# PROBLEM DESCRIPTION
Starting at the line that contains "echo laboral" in the listing below, write out every line word for word until you have written the line that contains "Special Effects".

# INFORMATION PROVIDED

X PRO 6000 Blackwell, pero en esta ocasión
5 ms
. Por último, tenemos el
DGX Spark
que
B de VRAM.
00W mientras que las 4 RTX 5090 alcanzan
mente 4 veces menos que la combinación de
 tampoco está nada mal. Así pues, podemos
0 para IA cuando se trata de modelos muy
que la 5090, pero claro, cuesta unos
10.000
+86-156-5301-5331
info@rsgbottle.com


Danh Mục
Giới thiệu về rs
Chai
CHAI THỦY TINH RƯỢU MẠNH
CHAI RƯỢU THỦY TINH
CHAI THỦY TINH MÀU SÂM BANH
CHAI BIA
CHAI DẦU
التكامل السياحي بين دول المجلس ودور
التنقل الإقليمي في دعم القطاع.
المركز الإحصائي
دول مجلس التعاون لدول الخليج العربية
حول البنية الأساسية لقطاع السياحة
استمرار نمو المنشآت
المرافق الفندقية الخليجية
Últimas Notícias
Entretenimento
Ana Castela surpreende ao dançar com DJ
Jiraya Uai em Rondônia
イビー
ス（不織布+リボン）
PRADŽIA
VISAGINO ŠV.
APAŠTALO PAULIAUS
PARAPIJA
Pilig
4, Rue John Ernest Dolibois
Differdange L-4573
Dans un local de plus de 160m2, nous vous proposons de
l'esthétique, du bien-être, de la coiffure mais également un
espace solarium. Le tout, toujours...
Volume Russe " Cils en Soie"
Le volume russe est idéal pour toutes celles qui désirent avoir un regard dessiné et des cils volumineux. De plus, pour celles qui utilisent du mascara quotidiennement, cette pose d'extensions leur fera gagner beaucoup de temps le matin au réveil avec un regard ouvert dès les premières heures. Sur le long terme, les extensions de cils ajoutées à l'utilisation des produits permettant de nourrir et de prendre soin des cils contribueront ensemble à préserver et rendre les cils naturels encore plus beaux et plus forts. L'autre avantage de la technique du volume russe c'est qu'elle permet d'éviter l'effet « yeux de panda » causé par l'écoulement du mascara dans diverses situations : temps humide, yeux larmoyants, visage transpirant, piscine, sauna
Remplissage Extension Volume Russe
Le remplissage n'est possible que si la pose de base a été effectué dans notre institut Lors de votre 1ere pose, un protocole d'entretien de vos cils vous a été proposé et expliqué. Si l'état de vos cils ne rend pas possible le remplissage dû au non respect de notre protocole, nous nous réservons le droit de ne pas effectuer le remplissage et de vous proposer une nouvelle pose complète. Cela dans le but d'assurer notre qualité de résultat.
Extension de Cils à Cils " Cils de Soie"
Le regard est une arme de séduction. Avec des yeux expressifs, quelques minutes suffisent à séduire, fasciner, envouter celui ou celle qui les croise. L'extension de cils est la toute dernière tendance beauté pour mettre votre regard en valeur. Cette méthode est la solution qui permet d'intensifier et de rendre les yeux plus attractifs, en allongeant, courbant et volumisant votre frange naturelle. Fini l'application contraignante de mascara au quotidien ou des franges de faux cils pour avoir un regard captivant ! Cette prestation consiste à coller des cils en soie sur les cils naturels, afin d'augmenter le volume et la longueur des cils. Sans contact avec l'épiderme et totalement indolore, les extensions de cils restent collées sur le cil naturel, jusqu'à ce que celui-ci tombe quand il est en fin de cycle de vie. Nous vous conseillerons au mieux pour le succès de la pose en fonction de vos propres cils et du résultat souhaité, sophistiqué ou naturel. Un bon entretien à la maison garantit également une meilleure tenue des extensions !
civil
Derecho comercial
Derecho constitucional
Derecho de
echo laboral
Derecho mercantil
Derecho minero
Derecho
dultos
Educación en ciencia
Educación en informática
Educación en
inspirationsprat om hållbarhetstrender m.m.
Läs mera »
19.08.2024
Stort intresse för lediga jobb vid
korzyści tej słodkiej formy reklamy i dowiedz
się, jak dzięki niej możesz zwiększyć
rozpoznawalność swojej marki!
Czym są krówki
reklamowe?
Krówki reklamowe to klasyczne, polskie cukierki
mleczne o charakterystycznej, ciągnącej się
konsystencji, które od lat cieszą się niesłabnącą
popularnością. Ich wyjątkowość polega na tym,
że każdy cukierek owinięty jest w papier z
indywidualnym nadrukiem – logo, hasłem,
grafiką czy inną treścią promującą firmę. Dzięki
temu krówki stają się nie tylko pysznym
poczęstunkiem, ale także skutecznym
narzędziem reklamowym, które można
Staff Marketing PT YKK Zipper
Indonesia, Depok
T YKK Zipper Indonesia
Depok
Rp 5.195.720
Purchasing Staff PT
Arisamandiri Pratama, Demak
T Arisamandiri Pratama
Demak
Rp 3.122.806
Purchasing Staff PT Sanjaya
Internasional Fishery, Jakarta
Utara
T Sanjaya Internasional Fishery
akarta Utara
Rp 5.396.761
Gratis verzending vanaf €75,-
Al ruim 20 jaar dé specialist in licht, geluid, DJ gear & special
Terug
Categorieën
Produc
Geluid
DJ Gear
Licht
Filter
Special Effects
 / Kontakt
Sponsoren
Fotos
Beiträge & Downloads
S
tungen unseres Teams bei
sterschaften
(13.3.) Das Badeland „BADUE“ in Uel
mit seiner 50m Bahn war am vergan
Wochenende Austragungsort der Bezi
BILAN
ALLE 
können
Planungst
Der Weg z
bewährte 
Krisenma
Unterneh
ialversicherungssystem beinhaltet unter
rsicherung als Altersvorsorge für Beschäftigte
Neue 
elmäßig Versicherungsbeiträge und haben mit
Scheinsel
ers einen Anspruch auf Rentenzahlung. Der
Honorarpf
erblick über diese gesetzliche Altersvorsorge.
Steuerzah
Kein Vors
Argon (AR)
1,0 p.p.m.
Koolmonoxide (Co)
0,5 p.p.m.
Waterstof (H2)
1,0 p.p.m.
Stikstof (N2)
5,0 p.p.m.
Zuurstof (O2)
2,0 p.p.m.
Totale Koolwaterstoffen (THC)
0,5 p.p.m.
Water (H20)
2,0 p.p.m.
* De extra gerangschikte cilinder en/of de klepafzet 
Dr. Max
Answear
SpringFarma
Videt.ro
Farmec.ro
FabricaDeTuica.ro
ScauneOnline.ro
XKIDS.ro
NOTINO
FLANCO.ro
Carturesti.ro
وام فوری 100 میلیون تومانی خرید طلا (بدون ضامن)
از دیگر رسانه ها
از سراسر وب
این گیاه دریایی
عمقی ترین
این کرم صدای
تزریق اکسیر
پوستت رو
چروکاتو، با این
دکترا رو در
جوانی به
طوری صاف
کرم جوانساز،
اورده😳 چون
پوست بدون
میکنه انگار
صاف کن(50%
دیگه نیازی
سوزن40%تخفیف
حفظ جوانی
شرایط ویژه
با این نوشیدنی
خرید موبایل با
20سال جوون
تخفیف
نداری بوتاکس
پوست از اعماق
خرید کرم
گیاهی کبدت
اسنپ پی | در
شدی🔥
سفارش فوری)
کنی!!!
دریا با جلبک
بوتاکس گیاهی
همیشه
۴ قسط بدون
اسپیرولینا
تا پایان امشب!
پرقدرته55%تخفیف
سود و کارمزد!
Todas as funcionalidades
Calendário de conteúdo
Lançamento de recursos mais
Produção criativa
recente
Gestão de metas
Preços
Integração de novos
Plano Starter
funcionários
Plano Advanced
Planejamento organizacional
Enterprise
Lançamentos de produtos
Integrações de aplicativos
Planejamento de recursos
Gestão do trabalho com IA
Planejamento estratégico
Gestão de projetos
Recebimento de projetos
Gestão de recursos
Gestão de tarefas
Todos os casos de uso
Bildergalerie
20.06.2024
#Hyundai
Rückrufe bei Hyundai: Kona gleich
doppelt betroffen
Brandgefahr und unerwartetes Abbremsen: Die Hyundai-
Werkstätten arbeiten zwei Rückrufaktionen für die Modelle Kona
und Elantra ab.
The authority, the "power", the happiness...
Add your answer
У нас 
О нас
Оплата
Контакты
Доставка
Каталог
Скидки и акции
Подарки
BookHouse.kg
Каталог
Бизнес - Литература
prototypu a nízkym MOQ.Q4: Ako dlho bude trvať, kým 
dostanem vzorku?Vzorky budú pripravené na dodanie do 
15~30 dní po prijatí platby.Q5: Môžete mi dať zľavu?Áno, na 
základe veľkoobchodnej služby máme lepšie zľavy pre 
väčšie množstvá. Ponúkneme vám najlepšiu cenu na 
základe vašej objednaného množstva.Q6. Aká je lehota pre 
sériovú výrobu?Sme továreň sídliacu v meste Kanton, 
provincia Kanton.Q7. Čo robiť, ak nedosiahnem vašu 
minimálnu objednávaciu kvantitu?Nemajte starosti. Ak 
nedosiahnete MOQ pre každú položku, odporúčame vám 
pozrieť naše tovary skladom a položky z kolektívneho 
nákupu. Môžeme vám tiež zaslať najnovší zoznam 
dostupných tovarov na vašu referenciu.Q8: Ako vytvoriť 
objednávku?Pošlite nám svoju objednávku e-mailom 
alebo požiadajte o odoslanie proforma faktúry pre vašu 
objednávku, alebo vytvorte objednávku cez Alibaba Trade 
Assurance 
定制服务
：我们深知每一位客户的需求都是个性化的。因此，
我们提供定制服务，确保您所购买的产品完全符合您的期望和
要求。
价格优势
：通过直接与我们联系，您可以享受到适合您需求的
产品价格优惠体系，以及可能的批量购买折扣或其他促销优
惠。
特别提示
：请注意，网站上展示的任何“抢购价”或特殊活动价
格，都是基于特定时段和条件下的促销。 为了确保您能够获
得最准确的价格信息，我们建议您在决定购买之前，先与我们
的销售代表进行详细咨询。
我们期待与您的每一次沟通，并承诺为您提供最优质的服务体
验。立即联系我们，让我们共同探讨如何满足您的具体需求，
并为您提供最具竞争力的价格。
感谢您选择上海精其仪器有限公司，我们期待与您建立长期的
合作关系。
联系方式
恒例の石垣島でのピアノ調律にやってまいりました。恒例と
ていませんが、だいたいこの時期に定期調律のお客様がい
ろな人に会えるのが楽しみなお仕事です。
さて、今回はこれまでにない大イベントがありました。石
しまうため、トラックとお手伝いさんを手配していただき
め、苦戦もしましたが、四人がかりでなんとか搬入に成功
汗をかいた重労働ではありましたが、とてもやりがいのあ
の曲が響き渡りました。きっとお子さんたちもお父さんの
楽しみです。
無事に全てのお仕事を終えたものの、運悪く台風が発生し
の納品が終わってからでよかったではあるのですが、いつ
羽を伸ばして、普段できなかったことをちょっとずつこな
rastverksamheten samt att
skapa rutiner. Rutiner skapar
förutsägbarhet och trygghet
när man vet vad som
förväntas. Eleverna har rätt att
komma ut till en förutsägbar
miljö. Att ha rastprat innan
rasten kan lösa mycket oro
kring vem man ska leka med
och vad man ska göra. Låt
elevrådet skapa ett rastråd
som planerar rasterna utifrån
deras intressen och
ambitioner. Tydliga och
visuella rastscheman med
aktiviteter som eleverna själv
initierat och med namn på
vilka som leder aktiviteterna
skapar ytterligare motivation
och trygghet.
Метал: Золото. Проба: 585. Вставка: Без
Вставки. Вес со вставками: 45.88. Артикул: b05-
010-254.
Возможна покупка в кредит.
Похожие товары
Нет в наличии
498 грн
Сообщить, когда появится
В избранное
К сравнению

# RESPONSE TO THE TASK
echo laboral
Derecho mercantil
Derecho minero
Derecho
dultos
Educación en ciencia
Educación en informática
Educación en
inspirationsprat om hållbarhetstrender m.m.
Läs mera »
19.08.2024
Stort intresse för lediga jobb vid
korzyści tej słodkiej formy reklamy i dowiedz
się, jak dzięki niej możesz zwiększyć
rozpoznawalność swojej marki!
Czym są krówki
reklamowe?
Krówki reklamowe to klasyczne, polskie cukierki
mleczne o charakterystycznej, ciągnącej się
konsystencji, które od lat cieszą się niesłabnącą
popularnością. Ich wyjątkowość polega na tym,
że każdy cukierek owinięty jest w papier z
indywidualnym nadrukiem – logo, hasłem,
grafiką czy inną treścią promującą firmę. Dzięki
temu krówki stają się nie tylko pysznym
poczęstunkiem, ale także skutecznym
narzędziem reklamowym, które można
Staff Marketing PT YKK Zipper
Indonesia, Depok
T YKK Zipper Indonesia
Depok
Rp 5.195.720
Purchasing Staff PT
Arisamandiri Pratama, Demak
T Arisamandiri Pratama
Demak
Rp 3.122.806
Purchasing Staff PT Sanjaya
Internasional Fishery, Jakarta
Utara
T Sanjaya Internasional Fishery
akarta Utara
Rp 5.396.761
Gratis verzending vanaf €75,-
Al ruim 20 jaar dé specialist in licht, geluid, DJ gear & special
Terug
Categorieën
Produc
Geluid
DJ Gear
Licht
Filter
Special Effects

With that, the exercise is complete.